Die Retrospektive im MAK ist zugleich didaktisch gehängt - und auch wieder nicht. Beginnend mit den Quellen des Amazonas IV in einem äußeren Ring um die Ausstellungshalle im oberen Stock (Weißkirchnerstraße) lässt sich Kurt Kocherscheidts Parcours durch die Welt aus Bildern und die damit einhergehende, kontinuierliche Abkehr vom wiedererkennbaren Zitat aus Flora und Fauna, hin zum alles subsumierenden Knäuel, zum einzig verbliebenen, dicht gepackten Bildmotiv, verfolgen.

Und weiter, zur endgültigen Verselbstständigung, zum Heraustreten der Ballen aus der Leinwand in die dritte Dimension der Holzplastik.

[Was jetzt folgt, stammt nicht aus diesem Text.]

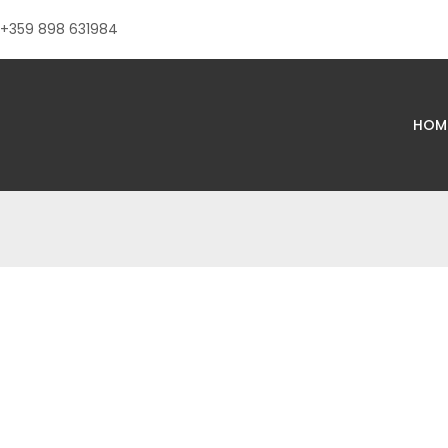
+359 898 631984
HOM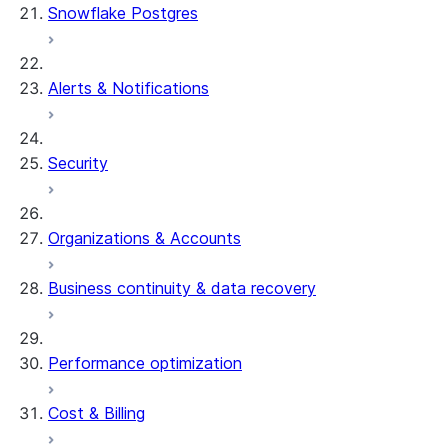
Snowflake Postgres
Alerts & Notifications
Security
Organizations & Accounts
Business continuity & data recovery
Performance optimization
Cost & Billing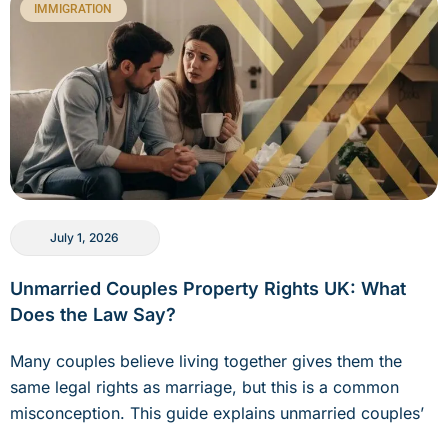
IMMIGRATION
July 1, 2026
Unmarried Couples Property Rights UK: What
Does the Law Say?
Many couples believe living together gives them the
same legal rights as marriage, but this is a common
misconception. This guide explains unmarried couples’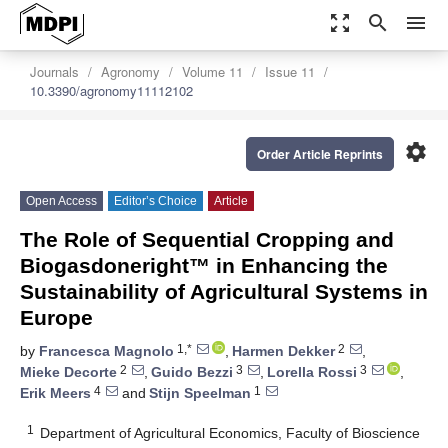
zoom_out_map
search
menu
Journals
Agronomy
Volume 11
Issue 11
10.3390/agronomy11112102
settings
Order Article Reprints
Open Access
Editor’s Choice
Article
The Role of Sequential Cropping and
Biogasdoneright™ in Enhancing the
Sustainability of Agricultural Systems in
Europe
1,*
2
by
Francesca Magnolo
,
Harmen Dekker
,
2
3
3
Mieke Decorte
,
Guido Bezzi
,
Lorella Rossi
,
4
1
Erik Meers
and
Stijn Speelman
1
Department of Agricultural Economics, Faculty of Bioscience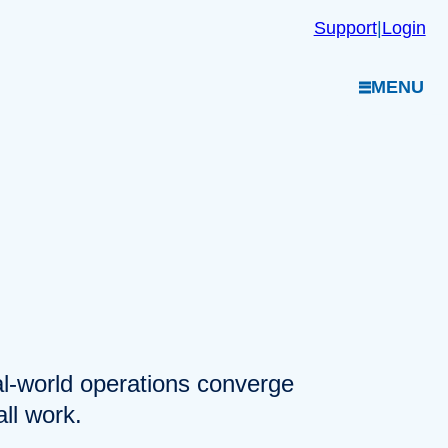
Support
|
Login
MENU
eal-world operations converge
ll work.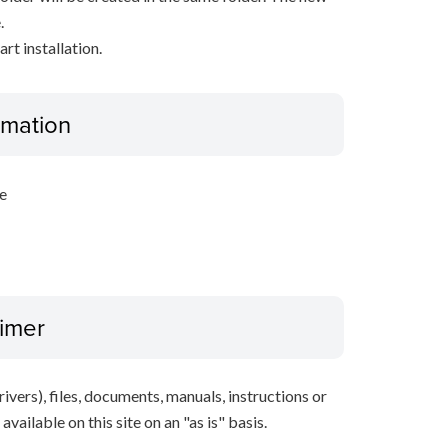
.
rt installation.
ormation
e
aimer
ivers), files, documents, manuals, instructions or
vailable on this site on an "as is" basis.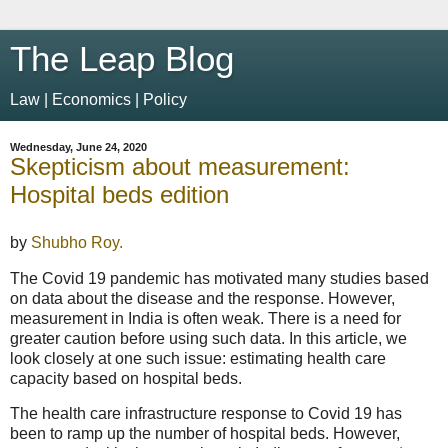
The Leap Blog
Law | Economics | Policy
Wednesday, June 24, 2020
Skepticism about measurement:
Hospital beds edition
by
Shubho Roy.
The Covid 19 pandemic has motivated many studies based
on data about the disease and the response. However,
measurement in India is often weak. There is a need for
greater caution before using such data. In this article, we
look closely at one such issue: estimating health care
capacity based on hospital beds.
The health care infrastructure response to Covid 19 has
been to ramp up the number of hospital beds. However,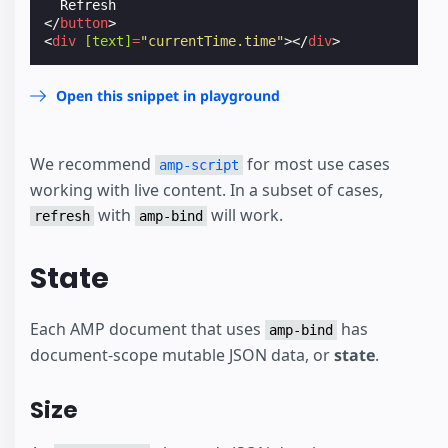
</
button
>
<
div
[text]
=
"currentTime.time"
></
div
>
Open this snippet in playground
We recommend
for most use cases
amp-script
working with live content. In a subset of cases,
with
will work.
refresh
amp-bind
State
Each AMP document that uses
has
amp-bind
document-scope mutable JSON data, or
state
.
Size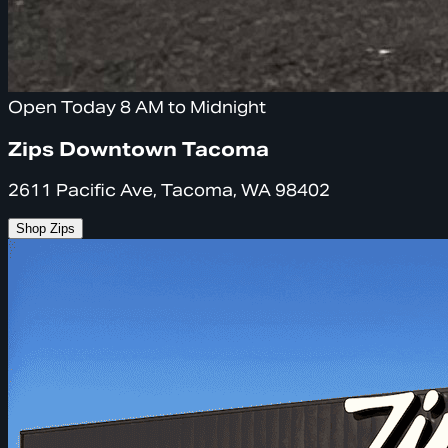
Open Today 8 AM to Midnight
Zips Downtown Tacoma
2611 Pacific Ave, Tacoma, WA 98402
Shop Zips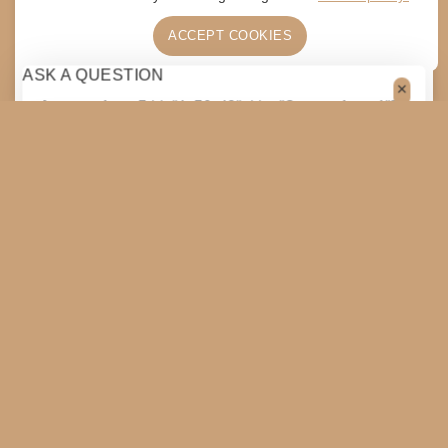
ACCEPT COOKIES
ASK A QUESTION
[contact-form-7 id="4a70c43" title="Contact form 1"]
$
5
ADD TO CART
SHARE
COPY
SHOPPING CART
SHOP
SLAMFEST
TOGGLE
CHILD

Der konzentrische innere Umgang wiederholt die chronologische Einführung, zeigt aber auch, dass Kocherscheidts Umgang mit dem Papier weit weniger zupackend ist, dem ästhetischen Rest nicht derart vehement zu fliehen trachtet, wie er das in den - teils nachträglich zu Blöcken und unregelmäßigen Triptychen zusammengestellten - Ölbildern ganz offensichtlich versucht.

Von den Badenden Nymphen nach Spitzweg aus 1971, über Landschaften mit architektonischen Elementen (1972-1974), die einen Nähe zum Zeichnen Walter Pichlers erkennen lassen, und ersten Verdichtungen, wie dem Gebundenen Strauch (1976), hin zu späten unbetitelten Papieren mit amorphen Elementen, die ebenso dem Mikro- wie dem Makrokosmos zuordenbar scheinen, gibt sich Kocherscheidt zumindest vordergründig sensibler.

Kocherscheidt, das ist auch der Sumpf, das sind schwere, erdige Farbtöne, fahle Räume, zerfurchte Oberflächen, gebrochene, oft arg gezeichnete Elemente. Wenn die doppelläufig chronologische Hängung versucht, dem Betrachter einsichtig zu machen, was die späten Konzentrate nährt, welche Eindrücke da schlagend ins Allgemeine gehoben wurden, so relativiert die annähernd speicherartige Ballung von Exponaten den pädagogischen Ansatz, näher zu kommen. Elementarem lässt sich nicht auflauern, ebenso wenig, wie der biografische Hinweis zu einer allein gültigen Erklärung führt. Es bleibt am Betrachter hängen, die Gewalt der "zurückschlagenden Bilder" zu ertragen, sich jenen Momenten auszusetzen, in denen sich der Maler Kocherscheidt zurückgezogen hat, auf Distanz ging, seine Bilder in die Welt entließ. (DER STANDARD; Printausgabe, 25.06.2003)


KURT KOCHERSCHEIDT Das fortlaufende Bild 25.6.2003 - 5.10.2003 Ort: MAK-Ausstellungshalle Bis 5. 10.